The connections between the environment, race, and the COVID-19 crisis are many: Air pollution in poor communities has long caused soaring rates of respiratory and heart disease—underlying conditions that are now worsening outcomes in people who contract COVID-19. The pandemic has also increased people’s exposures to pollution: They’re spending more time indoors, where outside pollution can seep in and mix with asthma triggers like mold.

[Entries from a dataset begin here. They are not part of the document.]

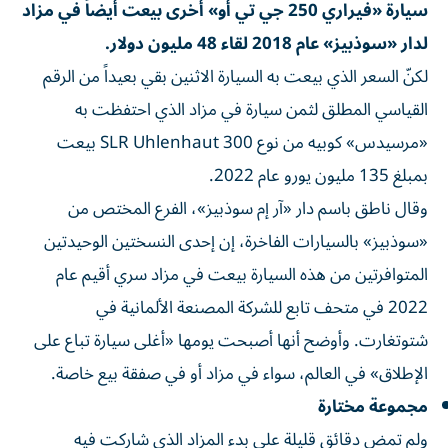
سيارة «فيراري 250 جي تي أو» أخرى بيعت أيضاً في مزاد
لدار «سوذبيز» عام 2018 لقاء 48 مليون دولار.
لكنّ السعر الذي بيعت به السيارة الاثنين بقي بعيداً من الرقم
القياسي المطلق لثمن سيارة في مزاد الذي احتفظت به
«مرسيدس» كوبيه من نوع 300 SLR Uhlenhaut بيعت
بمبلغ 135 مليون يورو عام 2022.
وقال ناطق باسم دار «آر إم سوذبيز»، الفرع المختص من
«سوذبيز» بالسيارات الفاخرة، إن إحدى النسختين الوحيدتين
المتوافرتين من هذه السيارة بيعت في مزاد سري أقيم عام
2022 في متحف تابع للشركة المصنعة الألمانية في
شتوتغارت. وأوضح أنها أصبحت يومها «أغلى سيارة تباع على
الإطلاق» في العالم، سواء في مزاد أو في صفقة بيع خاصة.
مجموعة مختارة
ولم تمض دقائق قليلة على بدء المزاد الذي شاركت فيه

The lack of federal and state enforcement during the crisis has meant communities may face illegal levels of exposure to chemicals and emissions. And while transportation emissions are down overall, some neighborhoods see more emissions from idling trucks.

“When we say, ‘I Can’t Breathe’ we literally can’t breathe,” Mustafa Santiago Ali, vice president of Environmental Justice at the National Wildlife Federation, said in his testimony. Jacqueline Patterson, Director of the NAACP Environmental and Climate Justice Program, pointed out in her testimony that 71 percent of African Americans live in counties in violation of federal air pollution standards. “At every turn the deck is stacked against us.” 

Abundant research reinforces this point: A study published last year in the Proceedings of the National Academies of Sciences found that African American populations are typically exposed to 56 percent and 63 percent more PM2.5 pollution than they produce through consumption and daily activities. By contrast, non-Hispanic white people are typically exposed to 17 percent less pollution than they produce.